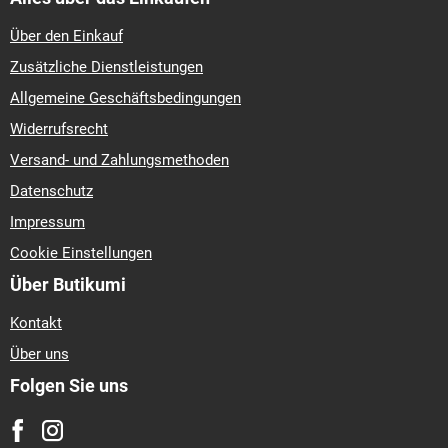
Über den Einkauf
Zusätzliche Dienstleistungen
Allgemeine Geschäftsbedingungen
Widerrufsrecht
Versand- und Zahlungsmethoden
Datenschutz
Impressum
Cookie Einstellungen
Über Butikumi
Kontakt
Über uns
Folgen Sie uns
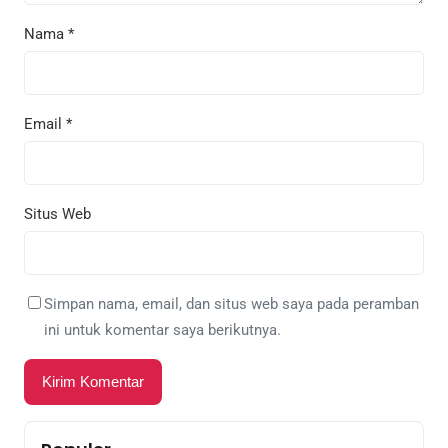
Nama
*
Email
*
Situs Web
Simpan nama, email, dan situs web saya pada peramban
ini untuk komentar saya berikutnya.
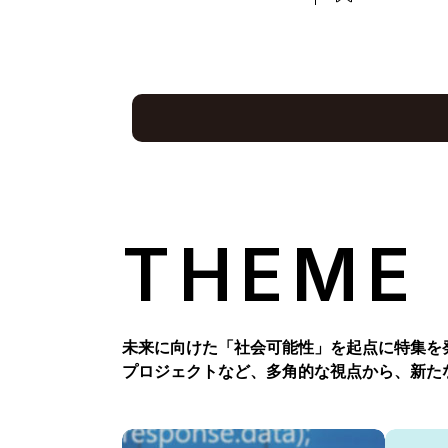
THEME
未来に向けた「社会可能性」を起点に特集を
プロジェクトなど、多角的な視点から、新た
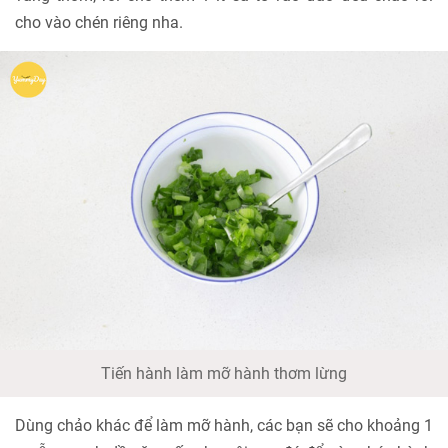
cho vào chén riêng nha.
Tiến hành làm mỡ hành thơm lừng
Dùng chảo khác để làm mỡ hành, các bạn sẽ cho khoảng 1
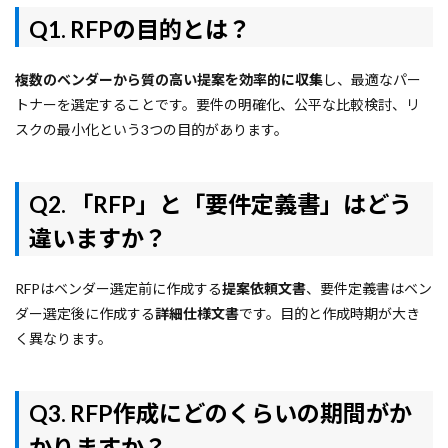
Q1. RFPの目的とは？
複数のベンダーから質の高い提案を効率的に収集
し、最適なパー
トナーを選定することです。要件の明確化、公平な比較検討、リ
スクの最小化という3つの目的があります。
Q2. 「RFP」と「要件定義書」はどう
違いますか？
RFPはベンダー選定前に作成する
提案依頼文書
、要件定義書はベン
ダー選定後に作成する
詳細仕様文書
です。目的と作成時期が大き
く異なります。
Q3. RFP作成にどのくらいの期間がか
かりますか？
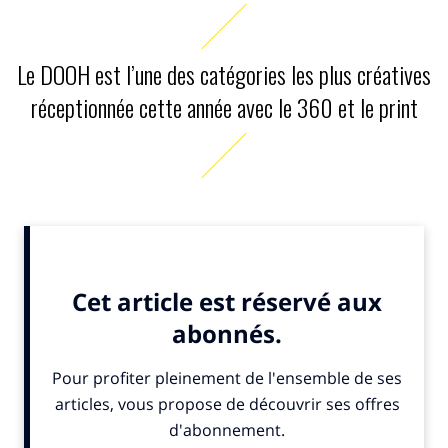
Le DOOH est l’une des catégories les plus créatives
réceptionnée cette année avec le 360 et le print
IN. : Quel constat notamment faites-vous sur la nouvelle
catégorie affichage digital trio ?
M.F
. : C’était une première en effet et les participants
ont apporté beaucoup de créativité dans l’utilisation
des trois panneaux consécutifs en DOOH en racontant
une véritable histoire en dix secondes. Je trouve que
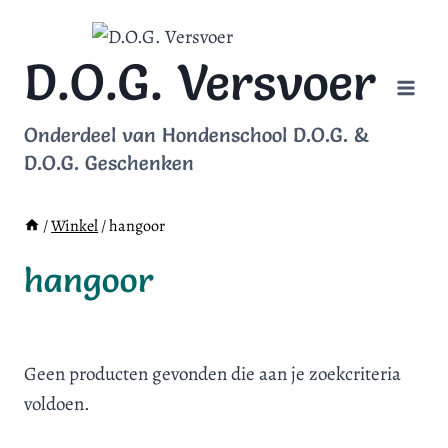
Doorgaan
naar
D.O.G. Versvoer
inhoud
Onderdeel van Hondenschool D.O.G. &
D.O.G. Geschenken
/
Winkel
/
hangoor
hangoor
Geen producten gevonden die aan je zoekcriteria
voldoen.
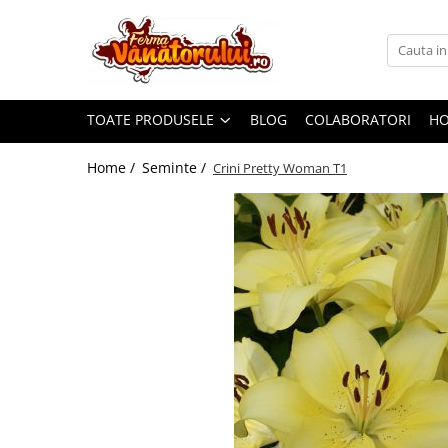
Toate Produsele
Iepuri
TOATE PRODUSELE
BLOG
COLABORATORI
H
Hranitori
Adapatori
Home /
Seminte /
Crini Pretty Woman T1
Accesorii
Hrana (furaje)
Prepeliţe
Hranitori
Adapatori
Custi
Incubatoare
Accesorii
Hrana (furaje)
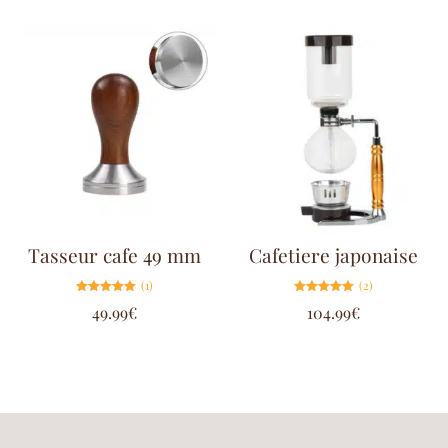
Tasseur cafe 49 mm
Cafetiere japonaise
(1)
(2)
Note
Note
49.99
€
104.99
€
5.00
5.00
sur 5
sur 5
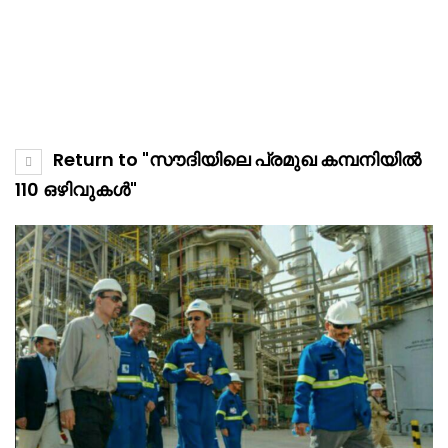
Return to "സൗദിയിലെ പ്രമുഖ കമ്പനിയിൽ
110 ഒഴിവുകൾ"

→ **Problem to solve**: Which lines of the material above hold the string "DOOH"? Pull them out.

→ **Written response**:
Le DOOH est l’une des catégories les plus créatives
des trois panneaux consécutifs en DOOH en racontant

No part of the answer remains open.